Since 2009, UNOPS has hosted the Water Supply and Sanitation Collaborative Council (WSSCC). WSSCC supports many initiatives, including global training-of-trainers programmes to support local understanding of menstrual hygiene. It also supports research, advocacy and coordination related to sanitation improvements for the world’s most vulnerable communities.
One major element of WSSCC work includes management of the Global Sanitation Fund (GSF) – the world’s first and only fund dedicated to improving sanitation and hygiene. Too often, national sanitation programmes fail because they exist in a silo within one ministry or organization, disconnected from those most impacted by the initiatives. However, the GSF has identified that to address inadequate access to sanitation and hygiene, a collective approach founded on community-engagement is the most effective.
Supporting post-earthquake reconstruction, by providing socio-technical assistance to individual households, ensuring nobody is left behind.
Community-Led Total Sanitation (CLTS) focuses on behaviour change within communities. The GSF uses this methodology to design large-scale and low-cost impact programmes, designed for the most vulnerable people in often the most remote communities. The core message of CLTS is that open defecation leads to unknowingly eating your own and other people’s faeces. This helps raise the effort to build, use and maintain latrines with handwashing facilitates.
Since its establishment, the GSF has committed over $112 million to programmes in 13 countries where CLTS methodology is at the core of locally owned, sustainable sanitation programming. GSF initially established a programme in Nepal in 2010. Progress in the country was positive, with the programme working within established national sanitation and Open Defecation Free campaigns.
In 2015, Nepal experienced a devastating earthquake, which killed almost 9,000 people and displaced hundreds of thousands. It caused extensive damage, including destroying many of the countries latrines and toilets.
UN-Habitat, the GSF’s executing agency in Nepal, mobilized over 170 volunteers, who in just one week, helped refurbish 100 latrines and reach more than 3,000 people with sanitation and hygiene messaging.

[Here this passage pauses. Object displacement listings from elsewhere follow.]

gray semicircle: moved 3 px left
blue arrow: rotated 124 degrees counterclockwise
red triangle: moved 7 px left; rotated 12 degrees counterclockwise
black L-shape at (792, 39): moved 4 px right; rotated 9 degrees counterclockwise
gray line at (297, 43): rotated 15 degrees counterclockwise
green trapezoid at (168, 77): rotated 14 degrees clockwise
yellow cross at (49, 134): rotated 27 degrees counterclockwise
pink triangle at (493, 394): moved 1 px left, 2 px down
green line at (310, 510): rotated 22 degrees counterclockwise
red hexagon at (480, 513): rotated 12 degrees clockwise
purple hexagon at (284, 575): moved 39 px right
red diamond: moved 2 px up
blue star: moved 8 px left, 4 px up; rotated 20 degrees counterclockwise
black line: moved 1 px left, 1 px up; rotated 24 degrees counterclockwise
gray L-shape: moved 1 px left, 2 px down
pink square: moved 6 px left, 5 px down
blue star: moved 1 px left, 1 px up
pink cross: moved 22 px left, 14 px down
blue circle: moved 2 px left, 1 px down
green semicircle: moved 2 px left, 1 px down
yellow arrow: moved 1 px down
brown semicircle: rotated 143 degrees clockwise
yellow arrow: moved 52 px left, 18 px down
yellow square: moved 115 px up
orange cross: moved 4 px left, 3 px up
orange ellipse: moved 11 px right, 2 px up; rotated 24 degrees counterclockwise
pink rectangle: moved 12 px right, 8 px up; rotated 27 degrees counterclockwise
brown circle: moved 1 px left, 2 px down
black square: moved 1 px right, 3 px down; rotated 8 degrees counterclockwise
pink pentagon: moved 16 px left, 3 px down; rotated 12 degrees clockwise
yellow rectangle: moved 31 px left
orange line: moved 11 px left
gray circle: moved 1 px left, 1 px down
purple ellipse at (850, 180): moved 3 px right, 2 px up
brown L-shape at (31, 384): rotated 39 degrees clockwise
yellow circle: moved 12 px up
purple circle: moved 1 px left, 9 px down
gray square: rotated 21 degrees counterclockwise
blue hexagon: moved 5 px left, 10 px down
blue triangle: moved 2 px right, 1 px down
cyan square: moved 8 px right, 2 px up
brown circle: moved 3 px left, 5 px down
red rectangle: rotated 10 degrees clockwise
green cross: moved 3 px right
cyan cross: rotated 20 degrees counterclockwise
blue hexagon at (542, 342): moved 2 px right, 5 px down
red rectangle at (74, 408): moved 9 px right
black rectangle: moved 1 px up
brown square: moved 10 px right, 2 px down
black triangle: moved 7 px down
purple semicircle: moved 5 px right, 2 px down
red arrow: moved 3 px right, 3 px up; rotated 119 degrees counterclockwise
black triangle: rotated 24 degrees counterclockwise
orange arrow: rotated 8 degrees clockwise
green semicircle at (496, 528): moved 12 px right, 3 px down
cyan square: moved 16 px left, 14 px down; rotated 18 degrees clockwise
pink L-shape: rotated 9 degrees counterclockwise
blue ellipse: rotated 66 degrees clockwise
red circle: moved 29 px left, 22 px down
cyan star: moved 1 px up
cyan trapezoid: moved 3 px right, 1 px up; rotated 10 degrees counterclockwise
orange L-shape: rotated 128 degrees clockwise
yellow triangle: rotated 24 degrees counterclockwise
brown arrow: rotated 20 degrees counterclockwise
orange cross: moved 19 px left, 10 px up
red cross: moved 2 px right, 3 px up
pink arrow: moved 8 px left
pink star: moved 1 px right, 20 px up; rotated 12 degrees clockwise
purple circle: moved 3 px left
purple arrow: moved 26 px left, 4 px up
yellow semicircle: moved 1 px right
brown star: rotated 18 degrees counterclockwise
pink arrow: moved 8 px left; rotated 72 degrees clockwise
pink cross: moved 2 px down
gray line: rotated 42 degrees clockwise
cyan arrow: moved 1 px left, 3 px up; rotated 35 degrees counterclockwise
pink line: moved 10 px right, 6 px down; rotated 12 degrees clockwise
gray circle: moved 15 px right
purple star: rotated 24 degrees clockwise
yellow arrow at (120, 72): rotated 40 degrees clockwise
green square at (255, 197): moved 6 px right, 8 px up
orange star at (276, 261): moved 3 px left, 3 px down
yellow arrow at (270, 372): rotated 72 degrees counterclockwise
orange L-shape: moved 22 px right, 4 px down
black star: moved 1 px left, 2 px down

This helped revive local sanitation campaigns and ensured that districts once again had access to sanitation facilities. A volunteer noted that in one village, which had earlier integrated GSF CLTS programming, had in fact not reverted to open defecation post-earthquake, despite the damaged toilets. This is a testament to the impact of behaviour change approaches, where people who recognize the benefits of safe hygiene and sanitation practices refuse to slip back into harmful behaviour.